The Baserate Fallacy, revisited

In which I share some iPython code for an interactive demo to calculate and visualise the probability that a positive test implies a positive result. You can get it here, and preview it here. Then I get entangled in a topic outwith my expertise.

I was very pleased to be asked to teach on the recent EMBL Plant and Pathogen Genomics training course - a four-day introduction to bioinformatics for (largely) experimental plant scientists. The course was (excepting my bits, which others can judge) excellent and, even after 11 years working in the area, I learned new things from every presentation.

In my own presentation (materials available at GitHub and slides at SlideShare), I covered some of the material I presented at an earlier EMBO course (and in an older blog post) on the base rate fallacy and how, when applying a predictive method to classify protein function with nominal performance statistics such as sensitivity and false positive rate to large numbers of samples with a small base rate (or prevalence) of positive samples, the results may have a surprisingly large proportion of false positives.

These statistics of binary (yes/no) classifiers are the same whatever is the subject of the classifier, and this topic is occasionally timely in the UK news, as screening tests for conditions such as Alzheimer's Disease gain publicity, sometimes with excessive or incorrect statistical claims in the media (as discussed in David Colquhoun's blog and the NHS Choices website).
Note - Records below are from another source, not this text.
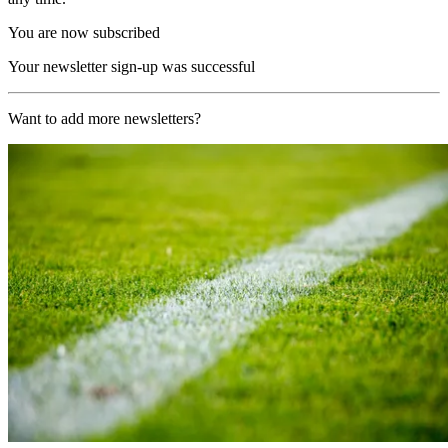
You are now subscribed
Your newsletter sign-up was successful
Want to add more newsletters?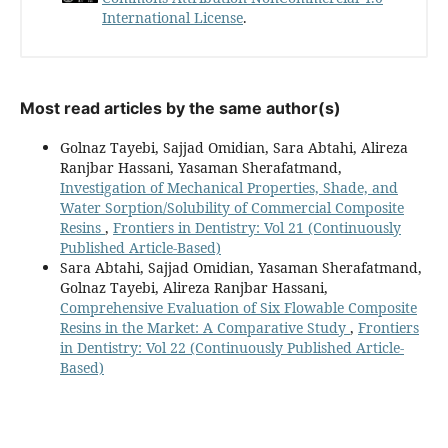
International License
.
Most read articles by the same author(s)
Golnaz Tayebi, Sajjad Omidian, Sara Abtahi, Alireza
Ranjbar Hassani, Yasaman Sherafatmand,
Investigation of Mechanical Properties, Shade, and
Water Sorption/Solubility of Commercial Composite
Resins
,
Frontiers in Dentistry: Vol 21 (Continuously
Published Article-Based)
Sara Abtahi, Sajjad Omidian, Yasaman Sherafatmand,
Golnaz Tayebi, Alireza Ranjbar Hassani,
Comprehensive Evaluation of Six Flowable Composite
Resins in the Market: A Comparative Study
,
Frontiers
in Dentistry: Vol 22 (Continuously Published Article-
Based)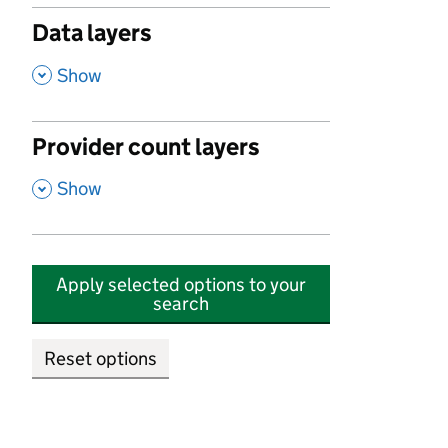
Data layers
,
Show
Provider count layers
,
Show
Apply selected options to your
search
Reset options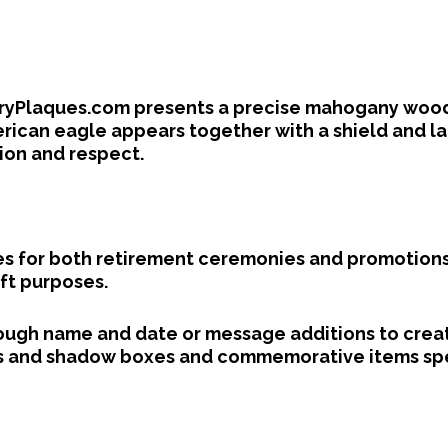
aryPlaques.com presents a precise mahogany wood c
erican eagle appears together with a shield and l
ion and respect.
s for both retirement ceremonies and promotions
ft purposes.
ough name and date or message additions to creat
and shadow boxes and commemorative items speci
For the presentation at EMBL I had prepared an interactive iPython notebook, which you can see in preview at nbviewer or download at GitHub. It briefly discusses the statistical theory, and some example Python code for calculating and visualising the way in which predictive performance varies with the base rate (prevalence) of the positive examples you hope to detect.

• You can get the notebook by following this link.

The notebook in action

The notebook does one simple thing: it plots the probability that any individual positive result from your test is actually a positive case, for all relative base rates (prevalence) of positive examples in the dataset being tested. Of course, the curve that is plotted depends on the sensitivity and false positive rate of your test, so the function that plots this curve takes those values as an argument. If you tell it your base rate too, it will put an arrow on the plot, to show how well your test is expected to perform.

Notebook plot of variation in classifier performance with baserate, for 50% sensitivity, 50% FPR, indicating the expected probability that any individual positive test is for a positive case, given a 50% base rate of positive examples.

If you're using iPython v2 (or greater), then the last cell in the notebook is interactive, and you can use sliders to set the method's sensitivity and FPR, and also the prevalence of positive examples in the dataset being analysed or screened.

For the Arnold et al. (2009) paper used in the older blog post, the test's sensitivity and FPR are 71% and 15% respectively, and we might expect a 3% prevalence of type III effectors in our genome (if we're being generous). Using the sliders appropriately, we can see that the expected probability of any positive T3 effector prediction truly being a T3 effector is only around 0.13.

Probability of T3 effector prediction indicating a true T3 effector, for the Arnold et al. (2009) predictor, with 3% prevalence of T3 effectors.

Using the indicated sensitivity and FPR of the recently publicised test for Alzheimer's Disease noted at NHS Choices: 85% and 12%, respectively - with the indicated prevalence of Alzheimer's Disease in the likely test population: 10-15%, we can use the notebook to confirm that site's conclusion that the probability that a positive test indicates progression to Alzheimer's is expected to be 0.44 to 0.56.

Probability that the AD test indicates progression to AD, with 10% prevalence

Probability that the AD test indicates progression to AD, with 15% prevalence

It shouldn't be a surprise that the base rate is critical to interpretation of the usefulness of any such test. As David Colquhoun notes in his blog:

The author [of the primary paper] makes it clear that the results are not intended to be a screening test for Alzheimer’s. It’s obvious from what’s been said that it would be a lousy test. Rather, the paper was intended to identify patients who would eventually (well, within only 18 months) get dementia. The denominator (always the key to statistical problems) in this case is the highly atypical patients that who come to memory clinics in trials centres (the potential trials population). The prevalence in this very restricted population may indeed be higher that the 10 percent that I used above.

In this quote, and the discussion in the comments, it is noted that the appropriate base rate/prevalence to know is the proportion of the tested population who are expected to develop Alzheimer's in the timescale considered. If this was as high as 60% of the vulnerable population who were being tested (stratified by already showing mild cognitive impairment [MCI]), we would expect a very promising 0.91 probability that a positive test would indicate progression to Alzheimer's within the projected timescale.

Probability that the AD test indicates progression to AD, with 60% prevalence

NHS Choices estimate the actual base rate of MCI progression to Alzheimer's to be around 10-15%, but the discussion on DC's blog indicates this paper, which suggests the rate is higher. I'm not familiar with the area, and there are many considerations regarding the sampling and biology which render me - not being an expert in that field - inappropriate to judge between the two.